Serial sex offender Stewart Murray Wilson has today been moved to Whanganui Prison despite legal action opposing his parole to the region still to be heard in the High Court.
The Department of Corrections this afternoon confirmed the man dubbed the "Beast of Blenheim'' had been relocated to Whanganui Prison prior to his release next week.
He was moved from Rolleston Prison in Christchurch where he has been serving an 18-year sentence.
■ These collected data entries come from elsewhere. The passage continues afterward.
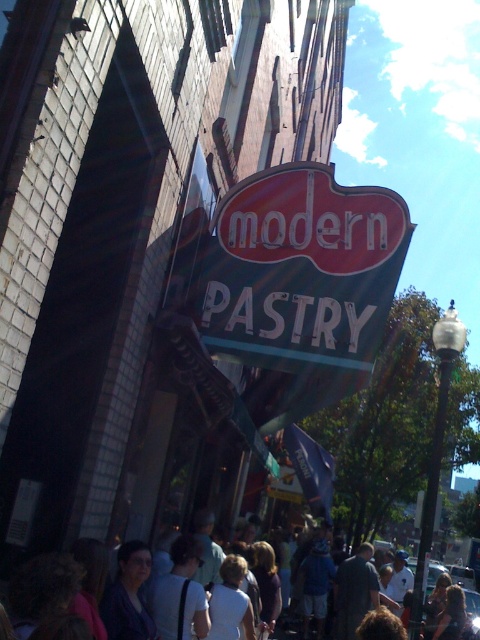 You are a window cleaner standing in front of the building. You need to clean both the red plastic sign at center and the white cotton shirt at center. Which object should you clean first if you want to start with the one that takes less time due to its size?

The red plastic sign at center occupies less space than the white cotton shirt at center, so it would take less time to clean. Therefore, you should start with the red plastic sign at center.

Based on the photo, you are a city planner reviewing a blueprint and need to note the exact coordinates of the red plastic sign at center. What are its coordinates?

The red plastic sign at center is located at point (301, 269). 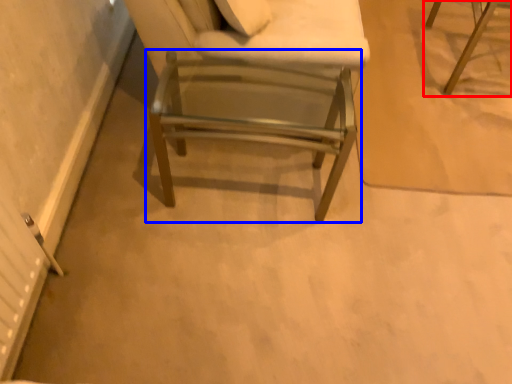 Question: Which point is closer to the camera, chair (highlighted by a red box) or chair (highlighted by a blue box)?

Choices:
 (A) chair
 (B) chair

Answer: (B)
He is due to be paroled to Wanganui on September 1.
Strict parole conditions mean he will live on prison grounds, with a GPS tracking system to monitor his whereabouts.
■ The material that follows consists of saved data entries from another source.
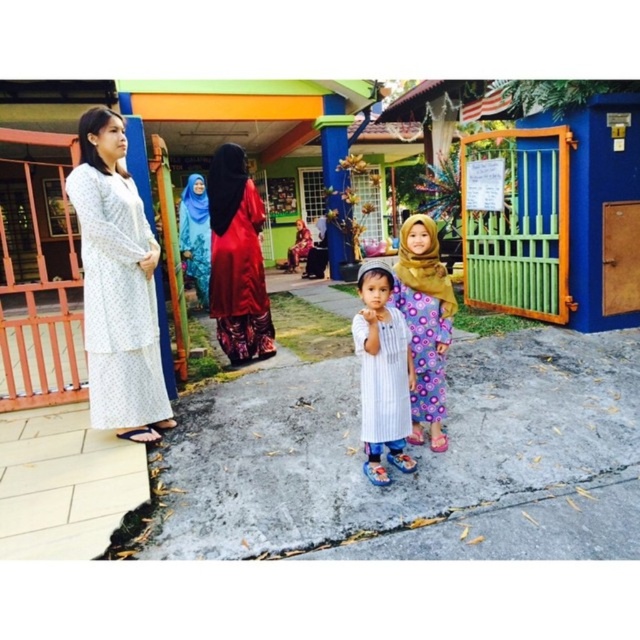 You are a photographer setting up for an event at the community center. You want to ensure that the gray concrete pavement at center and the striped fabric dress at center are both in focus. Given that your camera can only focus on objects within 30 inches of each other, will both subjects be in focus?

The gray concrete pavement at center is 33.85 inches from striped fabric dress at center, which exceeds the 30 inch focus range. Therefore, both subjects cannot be in focus simultaneously.

You are a photographer standing 1.5 meters away from the camera. You want to take a photo of the white printed dress at left. Can you reach the camera to adjust it?

The distance between you and the camera is 1.5 meters, and the camera and the white printed dress at left are 2.71 meters apart. Therefore, you are 1.5 meters away from the camera, which is within reach to adjust it for taking a photo of the white printed dress at left.

You are a photographer trying to capture a clear shot of both the white striped shirt at center and the blue fabric hijab at center. Since you want both subjects in focus, which one should you adjust your camera to prioritize focusing on first?

You should prioritize focusing on the white striped shirt at center first because it is closer to the viewer than the blue fabric hijab at center, ensuring both will be in focus when using depth of field techniques.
The Wanganui District Council has opposed the parole of Wilson to its community and is taking its argument to court, which is set down to be heard in the High Court at Wellington on Monday.
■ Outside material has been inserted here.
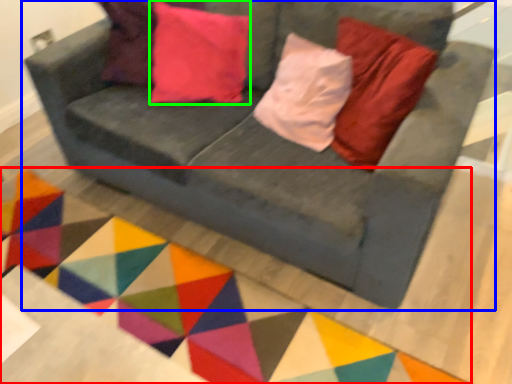 Question: Which object is the farthest from mat (highlighted by a red box)? Choose among these: studio couch (highlighted by a blue box) or pillow (highlighted by a green box).

Choices:
 (A) studio couch
 (B) pillow

Answer: (B)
Wanganui Mayor Annette Main said she received a call from the Department of Corrections this afternoon telling her of the move and she was "absolutely'' surprised to hear the move had happened before the court action.
"I hadn't expected it would be today, but I guess it's consistent with what they've said all the time that they're having to house him on the grounds of Whanganui Prison.''
The Parole Board said part of the reason Wilson was being paroled to Wanganui was because it was one of the few cities with the adequate resources and where none of his victims lived.
Ms Main said the Council was still not accepting that he was going to be paroled to Wanganui.
"I know they've got three days and they have to assume that they'll be successful but we don't expect that yet.
"We wouldn't be taking the legal action if we weren't pretty confident we weren't going to succeed,'' she said.
Wilson's lawyer Andrew McKenzie has also launched an urgent legal bid to ease Murray's strict release conditions.
That will also be heard in the High Court at Wellington on Monday.
The Department of Corrections today said it continued to follow the direction of the Parole Board to place Wilson back in the community.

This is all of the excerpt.